Beberapa isu strategis yang mengemuka dalam diskusi di antaranya masih banyaknya bangunan sekolah yang mengalami kerusakan, kebutuhan tenaga pendidik berstatus Aparatur Sipil Negara (ASN) di sekolah swasta, rendahnya tingkat literasi dan numerasi peserta didik akibat keterbatasan sumber belajar dan bahan ajar, serta berbagai persoalan lain yang menjadi kewenangan Dinas Pendidikan Kabupaten Pohuwato.
Dalam kesempatan itu, Syarif Mbuinga menilai bahwa sejumlah persoalan di daerah kerap muncul akibat belum sinkronnya regulasi antara pemerintah pusat dan daerah.

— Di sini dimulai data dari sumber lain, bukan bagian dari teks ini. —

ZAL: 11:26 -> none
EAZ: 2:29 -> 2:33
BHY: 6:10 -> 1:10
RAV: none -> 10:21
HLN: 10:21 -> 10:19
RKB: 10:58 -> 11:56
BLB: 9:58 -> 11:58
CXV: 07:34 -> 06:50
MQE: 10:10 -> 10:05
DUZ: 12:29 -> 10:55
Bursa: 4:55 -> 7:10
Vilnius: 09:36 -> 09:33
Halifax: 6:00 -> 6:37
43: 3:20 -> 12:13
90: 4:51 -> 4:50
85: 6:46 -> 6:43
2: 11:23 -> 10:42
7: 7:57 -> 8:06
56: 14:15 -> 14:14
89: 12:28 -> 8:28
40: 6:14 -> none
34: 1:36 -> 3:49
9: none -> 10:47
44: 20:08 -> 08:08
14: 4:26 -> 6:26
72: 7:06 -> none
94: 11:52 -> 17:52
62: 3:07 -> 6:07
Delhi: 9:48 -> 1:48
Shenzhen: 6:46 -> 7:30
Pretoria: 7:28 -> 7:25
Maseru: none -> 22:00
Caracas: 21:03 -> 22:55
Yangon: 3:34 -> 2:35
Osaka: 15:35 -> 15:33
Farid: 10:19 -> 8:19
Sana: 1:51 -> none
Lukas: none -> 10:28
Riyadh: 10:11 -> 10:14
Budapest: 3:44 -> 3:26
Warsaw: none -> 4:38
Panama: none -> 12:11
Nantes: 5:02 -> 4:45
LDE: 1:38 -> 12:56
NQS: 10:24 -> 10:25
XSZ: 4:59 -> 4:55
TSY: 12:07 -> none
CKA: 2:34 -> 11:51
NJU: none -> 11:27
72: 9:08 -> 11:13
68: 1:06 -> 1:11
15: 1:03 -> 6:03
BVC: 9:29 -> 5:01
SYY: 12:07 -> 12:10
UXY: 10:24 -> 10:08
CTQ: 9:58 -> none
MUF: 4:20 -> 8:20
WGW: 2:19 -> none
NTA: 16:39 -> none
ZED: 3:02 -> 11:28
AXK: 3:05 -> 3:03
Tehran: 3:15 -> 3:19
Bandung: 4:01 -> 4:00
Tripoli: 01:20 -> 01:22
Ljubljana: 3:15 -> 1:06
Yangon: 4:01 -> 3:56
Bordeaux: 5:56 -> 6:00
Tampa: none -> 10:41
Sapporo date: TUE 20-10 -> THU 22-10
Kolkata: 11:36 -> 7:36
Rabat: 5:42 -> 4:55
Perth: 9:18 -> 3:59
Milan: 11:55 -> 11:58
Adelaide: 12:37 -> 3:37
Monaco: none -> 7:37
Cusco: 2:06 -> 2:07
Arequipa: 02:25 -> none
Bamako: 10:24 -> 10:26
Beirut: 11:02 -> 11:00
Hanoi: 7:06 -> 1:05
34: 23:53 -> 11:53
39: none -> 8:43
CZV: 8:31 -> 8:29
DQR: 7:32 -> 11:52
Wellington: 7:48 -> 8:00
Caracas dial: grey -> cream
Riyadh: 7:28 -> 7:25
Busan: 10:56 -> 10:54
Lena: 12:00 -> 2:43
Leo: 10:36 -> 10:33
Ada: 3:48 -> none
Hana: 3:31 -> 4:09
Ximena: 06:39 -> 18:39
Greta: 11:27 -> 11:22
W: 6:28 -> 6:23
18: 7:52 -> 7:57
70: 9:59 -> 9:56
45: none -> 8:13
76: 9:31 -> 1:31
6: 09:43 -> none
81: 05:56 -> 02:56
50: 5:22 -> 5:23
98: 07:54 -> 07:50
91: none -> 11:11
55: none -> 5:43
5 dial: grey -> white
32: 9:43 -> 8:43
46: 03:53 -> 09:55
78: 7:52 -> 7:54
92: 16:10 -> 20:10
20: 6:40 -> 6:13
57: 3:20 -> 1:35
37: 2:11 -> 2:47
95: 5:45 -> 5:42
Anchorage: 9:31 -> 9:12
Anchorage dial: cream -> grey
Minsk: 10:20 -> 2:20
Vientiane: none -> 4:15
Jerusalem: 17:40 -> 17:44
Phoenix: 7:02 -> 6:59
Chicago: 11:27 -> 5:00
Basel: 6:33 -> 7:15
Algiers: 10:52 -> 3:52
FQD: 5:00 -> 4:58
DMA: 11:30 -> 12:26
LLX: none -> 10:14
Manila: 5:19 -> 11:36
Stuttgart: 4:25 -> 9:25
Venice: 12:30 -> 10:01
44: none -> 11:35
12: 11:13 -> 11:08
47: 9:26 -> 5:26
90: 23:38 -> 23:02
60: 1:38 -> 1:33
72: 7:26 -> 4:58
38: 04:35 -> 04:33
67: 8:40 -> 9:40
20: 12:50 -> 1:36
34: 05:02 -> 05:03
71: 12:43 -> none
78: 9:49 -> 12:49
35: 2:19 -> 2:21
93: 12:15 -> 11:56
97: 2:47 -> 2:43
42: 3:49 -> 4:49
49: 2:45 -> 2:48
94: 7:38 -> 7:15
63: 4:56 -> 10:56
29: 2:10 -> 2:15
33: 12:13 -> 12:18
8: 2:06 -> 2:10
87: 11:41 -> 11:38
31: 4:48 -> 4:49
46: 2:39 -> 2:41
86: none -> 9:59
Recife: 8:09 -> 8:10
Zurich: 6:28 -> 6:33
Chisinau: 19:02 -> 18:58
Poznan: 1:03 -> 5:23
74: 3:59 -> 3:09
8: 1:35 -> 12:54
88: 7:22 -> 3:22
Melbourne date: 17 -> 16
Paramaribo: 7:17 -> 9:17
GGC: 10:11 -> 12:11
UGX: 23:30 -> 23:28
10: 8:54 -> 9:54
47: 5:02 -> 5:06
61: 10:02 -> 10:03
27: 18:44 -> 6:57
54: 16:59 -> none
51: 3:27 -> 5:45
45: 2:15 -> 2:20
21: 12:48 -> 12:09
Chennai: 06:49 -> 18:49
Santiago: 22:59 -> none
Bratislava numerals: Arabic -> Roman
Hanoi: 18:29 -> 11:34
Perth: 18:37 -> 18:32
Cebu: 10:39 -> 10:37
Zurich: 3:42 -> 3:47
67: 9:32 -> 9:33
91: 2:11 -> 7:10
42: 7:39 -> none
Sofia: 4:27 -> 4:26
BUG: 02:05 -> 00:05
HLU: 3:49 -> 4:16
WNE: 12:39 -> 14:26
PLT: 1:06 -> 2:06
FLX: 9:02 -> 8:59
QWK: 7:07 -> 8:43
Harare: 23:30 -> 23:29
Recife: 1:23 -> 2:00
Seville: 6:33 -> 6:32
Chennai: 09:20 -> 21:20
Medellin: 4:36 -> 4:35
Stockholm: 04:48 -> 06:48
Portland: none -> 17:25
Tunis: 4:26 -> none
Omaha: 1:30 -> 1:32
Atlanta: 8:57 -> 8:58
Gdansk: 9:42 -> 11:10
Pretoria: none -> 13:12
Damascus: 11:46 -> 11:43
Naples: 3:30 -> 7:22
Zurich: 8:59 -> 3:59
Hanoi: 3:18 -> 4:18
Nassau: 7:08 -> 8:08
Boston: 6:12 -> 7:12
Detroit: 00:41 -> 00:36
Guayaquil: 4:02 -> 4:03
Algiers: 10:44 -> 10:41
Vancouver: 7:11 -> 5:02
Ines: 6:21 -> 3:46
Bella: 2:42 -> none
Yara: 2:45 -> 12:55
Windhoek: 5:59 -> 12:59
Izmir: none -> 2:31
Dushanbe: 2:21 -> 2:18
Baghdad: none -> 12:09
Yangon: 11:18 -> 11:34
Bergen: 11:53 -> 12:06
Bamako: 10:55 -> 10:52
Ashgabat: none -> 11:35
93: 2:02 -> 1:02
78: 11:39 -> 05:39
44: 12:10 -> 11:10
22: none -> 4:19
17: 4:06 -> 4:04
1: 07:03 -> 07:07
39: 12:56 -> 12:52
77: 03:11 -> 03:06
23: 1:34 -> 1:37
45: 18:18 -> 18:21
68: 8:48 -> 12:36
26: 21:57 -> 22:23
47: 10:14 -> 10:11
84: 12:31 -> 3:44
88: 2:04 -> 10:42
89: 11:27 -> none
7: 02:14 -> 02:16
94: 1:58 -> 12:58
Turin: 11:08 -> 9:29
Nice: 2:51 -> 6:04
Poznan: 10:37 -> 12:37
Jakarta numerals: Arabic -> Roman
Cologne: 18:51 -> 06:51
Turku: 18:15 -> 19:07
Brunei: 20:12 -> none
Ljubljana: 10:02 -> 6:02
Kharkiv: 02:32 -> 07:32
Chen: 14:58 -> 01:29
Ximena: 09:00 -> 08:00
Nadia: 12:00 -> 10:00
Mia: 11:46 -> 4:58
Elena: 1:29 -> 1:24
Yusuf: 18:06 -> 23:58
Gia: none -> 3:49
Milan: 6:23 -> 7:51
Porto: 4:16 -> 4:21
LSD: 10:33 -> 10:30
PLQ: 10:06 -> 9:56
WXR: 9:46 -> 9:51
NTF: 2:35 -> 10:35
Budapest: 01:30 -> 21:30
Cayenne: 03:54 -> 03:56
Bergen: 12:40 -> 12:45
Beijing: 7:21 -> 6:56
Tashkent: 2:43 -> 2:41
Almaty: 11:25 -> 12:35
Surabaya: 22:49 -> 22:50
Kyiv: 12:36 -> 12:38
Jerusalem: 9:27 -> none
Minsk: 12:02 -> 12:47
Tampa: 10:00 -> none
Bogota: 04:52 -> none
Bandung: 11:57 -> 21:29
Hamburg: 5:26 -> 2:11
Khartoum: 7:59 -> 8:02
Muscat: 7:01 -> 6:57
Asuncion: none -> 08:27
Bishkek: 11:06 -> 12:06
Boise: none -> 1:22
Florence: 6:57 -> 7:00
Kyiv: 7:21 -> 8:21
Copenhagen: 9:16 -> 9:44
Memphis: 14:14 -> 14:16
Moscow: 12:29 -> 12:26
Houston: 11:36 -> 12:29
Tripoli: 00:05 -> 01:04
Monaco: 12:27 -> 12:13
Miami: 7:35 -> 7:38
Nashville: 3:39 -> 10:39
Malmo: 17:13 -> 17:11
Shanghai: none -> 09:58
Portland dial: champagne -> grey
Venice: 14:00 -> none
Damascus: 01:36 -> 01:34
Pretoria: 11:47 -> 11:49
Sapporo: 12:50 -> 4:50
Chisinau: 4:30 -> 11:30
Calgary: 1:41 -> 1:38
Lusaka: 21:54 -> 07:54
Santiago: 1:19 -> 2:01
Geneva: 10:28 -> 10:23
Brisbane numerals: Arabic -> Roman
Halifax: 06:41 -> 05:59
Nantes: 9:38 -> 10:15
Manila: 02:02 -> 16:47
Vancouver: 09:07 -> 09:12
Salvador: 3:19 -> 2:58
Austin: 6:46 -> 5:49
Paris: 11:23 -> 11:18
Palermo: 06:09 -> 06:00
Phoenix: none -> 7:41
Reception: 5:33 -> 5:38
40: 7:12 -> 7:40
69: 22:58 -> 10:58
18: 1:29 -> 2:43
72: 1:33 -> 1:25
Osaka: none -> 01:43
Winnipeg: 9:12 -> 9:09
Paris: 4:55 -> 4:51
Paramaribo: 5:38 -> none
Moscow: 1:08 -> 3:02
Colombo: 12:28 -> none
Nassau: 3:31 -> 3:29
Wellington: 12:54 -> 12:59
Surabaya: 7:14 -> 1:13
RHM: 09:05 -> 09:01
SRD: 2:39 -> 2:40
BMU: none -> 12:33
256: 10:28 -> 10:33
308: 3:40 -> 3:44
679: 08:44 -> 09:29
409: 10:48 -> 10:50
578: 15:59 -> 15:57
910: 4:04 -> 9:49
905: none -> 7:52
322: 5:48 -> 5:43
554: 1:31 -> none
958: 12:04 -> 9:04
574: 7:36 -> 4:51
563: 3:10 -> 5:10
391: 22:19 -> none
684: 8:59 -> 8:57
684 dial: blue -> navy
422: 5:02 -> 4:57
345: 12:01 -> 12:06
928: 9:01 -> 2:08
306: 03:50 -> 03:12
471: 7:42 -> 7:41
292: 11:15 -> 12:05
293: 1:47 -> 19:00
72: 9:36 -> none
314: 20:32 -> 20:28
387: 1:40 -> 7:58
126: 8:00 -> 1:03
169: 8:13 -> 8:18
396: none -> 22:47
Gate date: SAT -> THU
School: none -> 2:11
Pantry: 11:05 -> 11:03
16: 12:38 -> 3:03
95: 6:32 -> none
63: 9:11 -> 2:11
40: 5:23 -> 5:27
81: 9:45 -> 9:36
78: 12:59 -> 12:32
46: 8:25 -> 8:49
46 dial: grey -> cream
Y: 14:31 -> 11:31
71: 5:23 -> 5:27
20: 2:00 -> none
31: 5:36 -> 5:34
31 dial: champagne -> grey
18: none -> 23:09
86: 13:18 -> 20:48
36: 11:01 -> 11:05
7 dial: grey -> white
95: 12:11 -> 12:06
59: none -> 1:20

Karena itu, menurutnya, penyusunan regulasi yang baik menjadi langkah penting agar program dan pelayanan publik dapat berjalan secara optimal tanpa terbentur aturan yang saling bertentangan.
“Kami di BULD hadir untuk mendata, menganalisis, serta mengusulkan regulasi agar tercipta harmonisasi antara program pusat, perda, maupun ranperda. Harmonisasi itulah yang diharapkan dapat mencegah terjadinya tumpang tindih aturan maupun kebijakan,” ujar Syarif Mbuinga, yang akrab disapa Pasisa.
Ia menegaskan bahwa berbagai masukan yang diperoleh dari Pemerintah Kabupaten Pohuwato akan menjadi bahan kajian untuk diperjuangkan di tingkat nasional, khususnya dalam mendorong lahirnya kebijakan yang berpihak pada peningkatan kualitas pendidikan di daerah.
Menutup pertemuan, Syarif Mbuinga menegaskan komitmennya untuk terus memperjuangkan aspirasi masyarakat Gorontalo meski kewenangan DPD RI relatif terbatas dibandingkan lembaga negara lainnya.
“Wewenang DPD RI jika dibandingkan dengan lembaga lain di pusat memang sangat terbatas. Namun, ini menjadi tantangan bagi kami. Kalau memang diperlukan, saya harus ‘lompat jendela’ demi kepentingan masyarakat. Saya kira semua tetap harus saya lakukan,” ucapnya sambil berseloroh.
Melalui pertemuan tersebut, diharapkan berbagai persoalan pendidikan di Kabupaten Pohuwato dapat memperoleh perhatian pemerintah pusat, sehingga dapat melahirkan kebijakan yang lebih tepat sasaran dan memberikan dampak nyata bagi peningkatan mutu pendidikan di Gorontalo.